_What you have to do_
Without the pictures, give the entries below again exactly as written.

BEGIN Input material

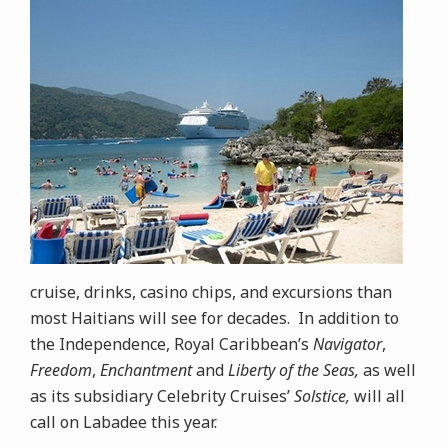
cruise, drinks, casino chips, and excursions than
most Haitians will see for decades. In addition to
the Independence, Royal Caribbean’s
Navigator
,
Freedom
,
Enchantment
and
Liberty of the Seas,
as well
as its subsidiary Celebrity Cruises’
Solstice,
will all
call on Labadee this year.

END Input material

_Reply to the exercise_
cruise, drinks, casino chips, and excursions than
most Haitians will see for decades. In addition to
the Independence, Royal Caribbean’s
Navigator
,
Freedom
,
Enchantment
and
Liberty of the Seas,
as well
as its subsidiary Celebrity Cruises’
Solstice,
will all
call on Labadee this year.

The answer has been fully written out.